At Laguna del Diamante, there are plenty of reasons why life should not exist.
To start with, the lagoon rests amongst sulphur-spewing vents within one of the world's largest volcanic calderas - belonging to the active Argentinean volcano Cerro Galán.
And it's not just the poisonous gases you have to look out for. The hyper alkaline lagoon (with a pH level of 11) is five times saltier than sea water, and has levels of arsenic that are 20,000 times higher than the amount deemed safe for drinking by the EPA.
Aside from the harmful gases and toxic water, the altitude of the site presents even more dangers to life at the lagoon. At 4,600 meters above sea level, oxygen levels are low and ultraviolet light from the sun is 40% more intense than it is in the lowlands.
It was quite a surprise, then, when Argentinean scientists exploring Laguna in early 2010 discovered a flock of flamingos thriving on a healthy population of particularly resistant microorganisms. Rocks at the lagoon are covered with mats of unidentified microbes, which the colony of flamingos relies on for food. Though flamingos are considered a hardy species with a knack for adapting to different conditions, the environment at Laguna del Diamante is the most extreme that the birds have been witnessed living in.

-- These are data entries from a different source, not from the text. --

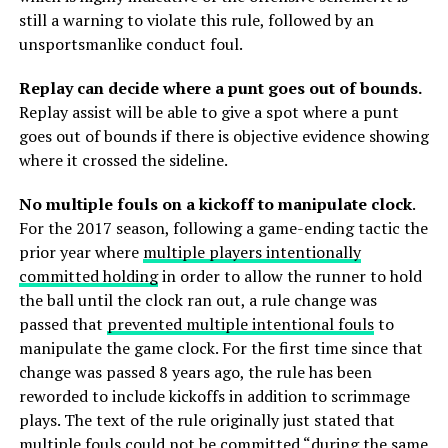
still a warning to violate this rule, followed by an
unsportsmanlike conduct foul.
Replay can decide where a punt goes out of bounds.
Replay assist will be able to give a spot where a punt
goes out of bounds if there is objective evidence showing
where it crossed the sideline.
No multiple fouls on a kickoff to manipulate clock
.
For the 2017 season, following a game-ending tactic the
prior year where
multiple players intentionally
committed holding
in order to allow the runner to hold
the ball until the clock ran out, a rule change was
passed that
prevented multiple intentional fouls
to
manipulate the game clock. For the first time since that
change was passed 8 years ago, the rule has been
reworded to include kickoffs in addition to scrimmage
plays. The text of the rule originally just stated that
multiple fouls could not be committed “during the same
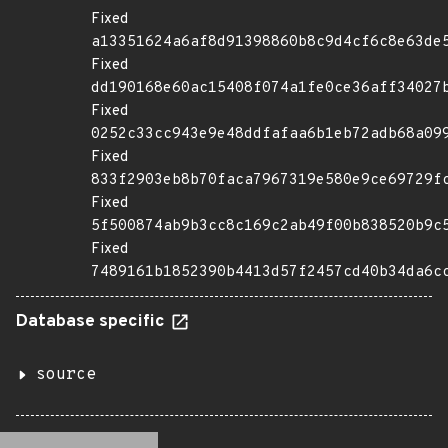
Fixed
a13351624a6af8d91398860b8c9d4cf6c8e63de
Fixed
dd190168e60ac15408f074a1fe0ce36aff34027
Fixed
0252c33cc943e9e48ddfafaa6b1eb72adb68a09
Fixed
833f2903eb8b70faca7967319e580e9ce69729f
Fixed
5f500874ab9b3cc8c169c2ab49f00b838520b9c
Fixed
7489161b1852390b4413d57f2457cd40b34da6c
Database specific
source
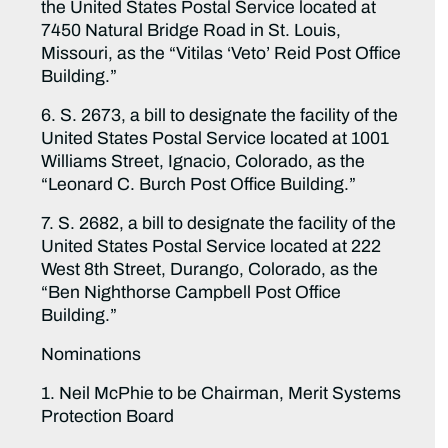
the United States Postal Service located at
7450 Natural Bridge Road in St. Louis,
Missouri, as the “Vitilas ‘Veto’ Reid Post Office
Building.”
6. S. 2673, a bill to designate the facility of the
United States Postal Service located at 1001
Williams Street, Ignacio, Colorado, as the
“Leonard C. Burch Post Office Building.”
7. S. 2682, a bill to designate the facility of the
United States Postal Service located at 222
West 8th Street, Durango, Colorado, as the
“Ben Nighthorse Campbell Post Office
Building.”
Nominations
1. Neil McPhie to be Chairman, Merit Systems
Protection Board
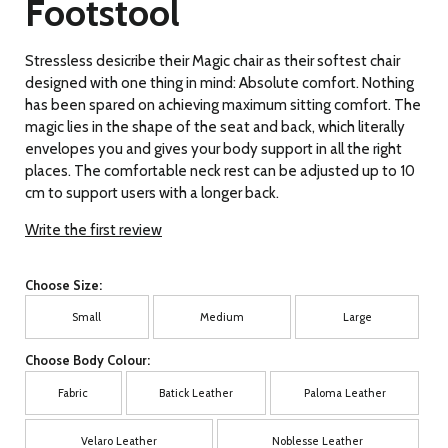
Footstool
Stressless desicribe their Magic chair as their softest chair
designed with one thing in mind: Absolute comfort. Nothing
has been spared on achieving maximum sitting comfort. The
magic lies in the shape of the seat and back, which literally
envelopes you and gives your body support in all the right
places. The comfortable neck rest can be adjusted up to 10
cm to support users with a longer back.
Write the first review
Choose Size:
Small
Medium
Large
Choose Body Colour:
Fabric
Batick Leather
Paloma Leather
Velaro Leather
Noblesse Leather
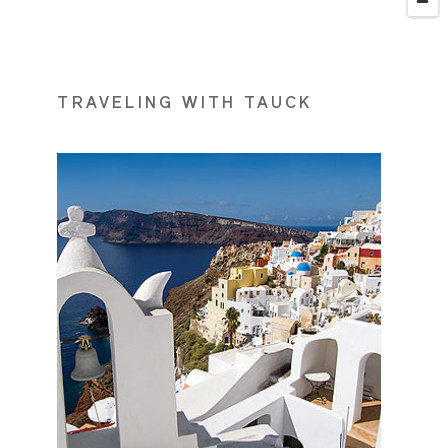
TRAVELING WITH TAUCK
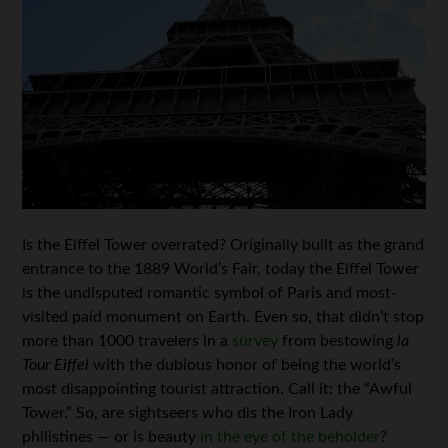
Is the Eiffel Tower overrated? Originally built as the grand
entrance to the 1889 World’s Fair, today the Eiffel Tower
is the undisputed romantic symbol of Paris and most-
visited paid monument on Earth. Even so, that didn’t stop
more than 1000 travelers in a
survey
from bestowing
la
Tour Eiffel
with the dubious honor of being the world’s
most disappointing tourist attraction. Call it: the “Awful
Tower.” So, are sightseers who dis the Iron Lady
philistines — or is beauty
in the eye of the beholder
?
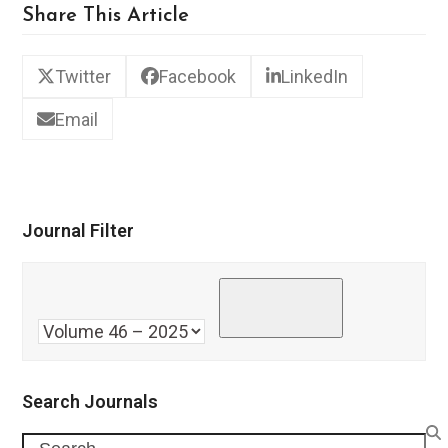
Share This Article
Twitter
Facebook
LinkedIn
Email
Journal Filter
Search Journals
Search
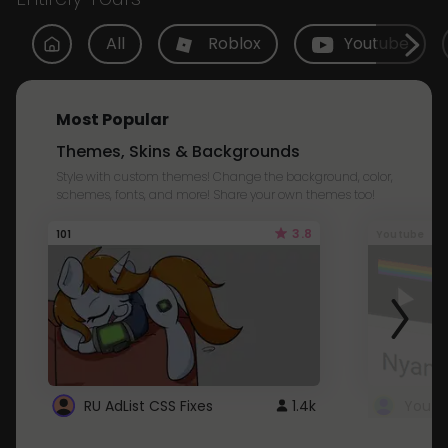
All
Roblox
Youtube
Most Popular
Themes, Skins & Backgrounds
Style with custom themes! Change the background, color,
schemes, fonts, and more! Share your own themes too!
3.8
101
Youtube
RU AdList CSS Fixes
1.4k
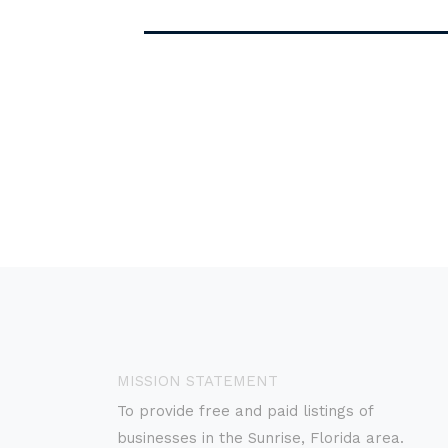
MISSION STATEMENT
To provide free and paid listings of
businesses in the Sunrise, Florida area.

The conditions at Laguna are also thought to be quite similar to those of the early Earth. Scientists are therefore hoping that studying the lagoon's mysterious microorganisms will help reveal how life on Earth began.
Another puzzle that remains to be solved is the identification of a red crystal compound that also grows on the lagoon's rocks. Preliminary results from an X-ray diffraction study (a method for examining the structure and geometry of crystals) failed to reveal the presence of any known minerals.
The case of Laguna del Diamante just serves to demonstrate not only life's resilience but also the strange and unexpected forms it takes on to survive in Earth's most hostile environs.